Task details:
In the entries below, find each line with the word "yang" and pull it out.

Dataset entries:
● ● ● ● ●
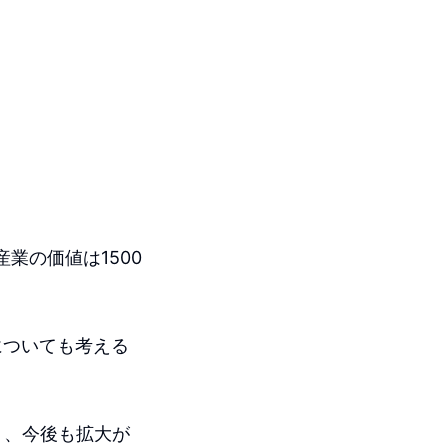
業の価値は1500
についても考える
り、今後も拡大が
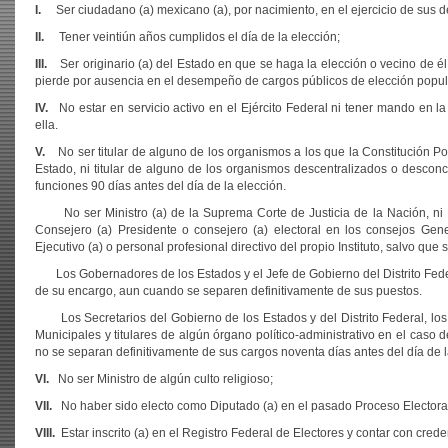
I.
Ser ciudadano (a) mexicano (a), por nacimiento, en el ejercicio de sus 
II.
Tener veintiún años cumplidos el día de la elección;
III.
Ser originario (a) del Estado en que se haga la elección o vecino de él
pierde por ausencia en el desempeño de cargos públicos de elección popul
IV.
No estar en servicio activo en el Ejército Federal ni tener mando en 
ella.
V.
No ser titular de alguno de los organismos a los que la Constitución Po
Estado, ni titular de alguno de los organismos descentralizados o descon
funciones 90 días antes del día de la elección.
No ser Ministro (a) de la Suprema Corte de Justicia de la Nación, ni Magi
Consejero (a) Presidente o consejero (a) electoral en los consejos General,
Ejecutivo (a) o personal profesional directivo del propio Instituto, salvo qu
Los Gobernadores de los Estados y el Jefe de Gobierno del Distrito Federa
de su encargo, aun cuando se separen definitivamente de sus puestos.
Los Secretarios del Gobierno de los Estados y del Distrito Federal, los 
Municipales y titulares de algún órgano político-administrativo en el caso d
no se separan definitivamente de sus cargos noventa días antes del día de l
VI.
No ser Ministro de algún culto religioso;
VII.
No haber sido electo como Diputado (a) en el pasado Proceso Electoral
VIII.
Estar inscrito (a) en el Registro Federal de Electores y contar con cre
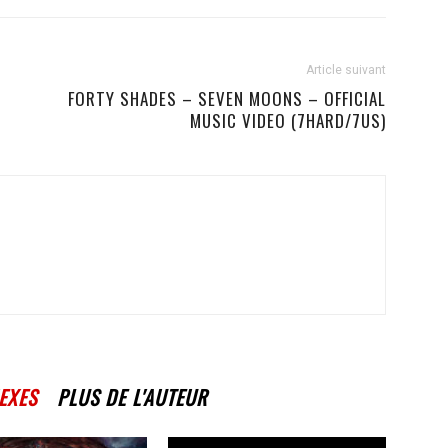
Article suivant
FORTY SHADES – SEVEN MOONS – OFFICIAL
MUSIC VIDEO (7HARD/7US)
EXES
PLUS DE L'AUTEUR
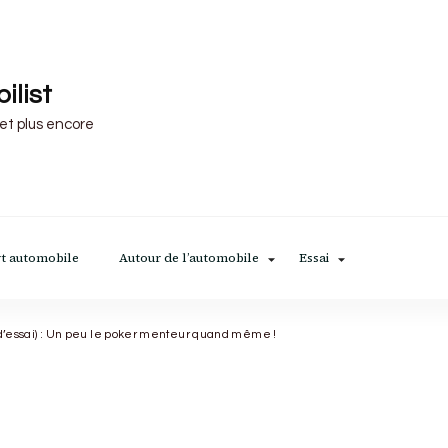
ilist
 et plus encore
t automobile
Autour de l’automobile
Essai
d’essai) : Un peu le poker menteur quand même !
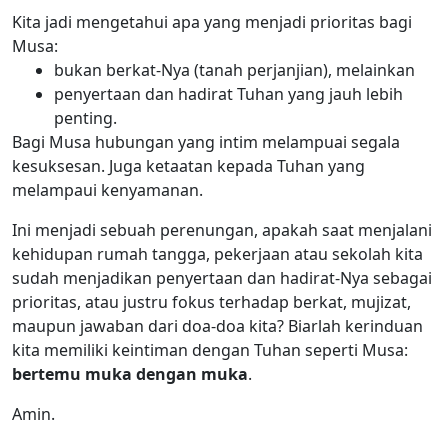
Kita jadi mengetahui apa yang menjadi prioritas bagi
Musa:
bukan berkat-Nya (tanah perjanjian), melainkan
penyertaan dan hadirat Tuhan yang jauh lebih
penting.
Bagi Musa hubungan yang intim melampuai segala
kesuksesan. Juga ketaatan kepada Tuhan yang
melampaui kenyamanan.
Ini menjadi sebuah perenungan, apakah saat menjalani
kehidupan rumah tangga, pekerjaan atau sekolah kita
sudah menjadikan penyertaan dan hadirat-Nya sebagai
prioritas, atau justru fokus terhadap berkat, mujizat,
maupun jawaban dari doa-doa kita? Biarlah kerinduan
kita memiliki keintiman dengan Tuhan seperti Musa:
bertemu muka dengan muka
.
Amin.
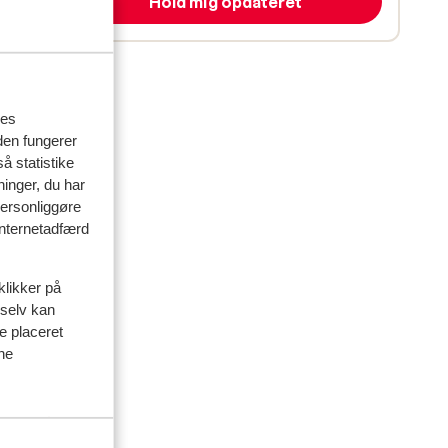
Hold mig opdateret
res
den fungerer
å statistike
ninger, du har
personliggøre
 internetadfærd
delser
klikker på
artner
 selv kan
ve placeret
siden
ine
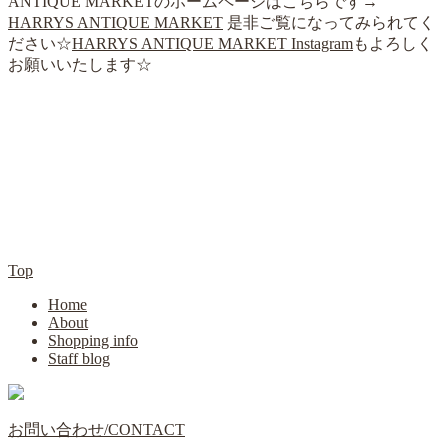
ANTIQUE MARKETのホームページはこちらです→
HARRYS ANTIQUE MARKET
是非ご覧になってみられてく
ださい☆
HARRYS ANTIQUE MARKET Instagram
もよろしく
お願いいたします☆
Top
Home
About
Shopping info
Staff blog
お問い合わせ/CONTACT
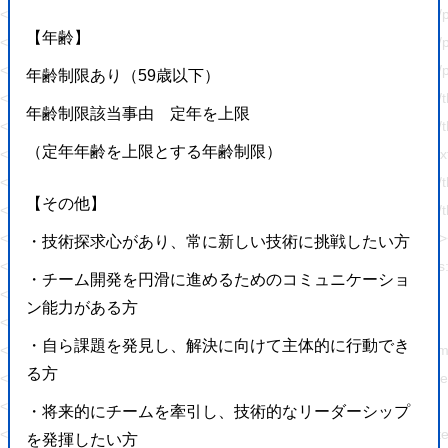
<script type='text/javascript' src='https://hajimecreate.com/wp-content/p
【年齢】
<script type='text/javascript' src='https://hajimecreate.com/wp-content/pl
<script type='text/javascript' src='https://hajimecreate.com/wp-content/
年齢制限あり（59歳以下）
<script type='text/javascript' src='https://hajimecreate.com/wp-conten
年齢制限該当事由 定年を上限
<script type='text/javascript' src='https://hajimecreate.com/wp-content/t
（定年年齢を上限とする年齢制限）
<script type='text/javascript' src='https://cdn.jsdelivr.net/npm/shuffle-t
<script type='text/javascript' src='https://hajimecreate.com/wp-conten
【その他】
<script type='text/javascript' src='https://hajimecreate.com/wp-conten
<link rel="https://api.w.org/" href="https://hajimecreate.com/wp-json/" 
・技術探求心があり、常に新しい技術に挑戦したい方
<link rel="wlwmanifest" type="application/wlwmanifest+xml" href="http
・チーム開発を円滑に進めるためのコミュニケーショ
<meta name="generator" content="WordPress 5.8.1" />
ン能力がある方
<link rel='shortlink' href='https://wp.me/P9lQxV-5' />
・自ら課題を発見し、解決に向けて主体的に行動でき
<link rel="alternate" type="application/json+oembed" h
る方
<link rel="alternate" type="text/xml+oembed" href="htt
<link rel='dns-prefetch' href='//v0.wordpress.com'/>
・将来的にチームを牽引し、技術的なリーダーシップ
<style type='text/css'>img#wpstats{display:none}</style><style type="t
を発揮したい方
● ● ● ● ●
Finished exercise:
Kita jadi mengetahui apa yang menjadi prioritas bagi
penyertaan dan hadirat Tuhan yang jauh lebih
Bagi Musa hubungan yang intim melampuai segala
kesuksesan. Juga ketaatan kepada Tuhan yang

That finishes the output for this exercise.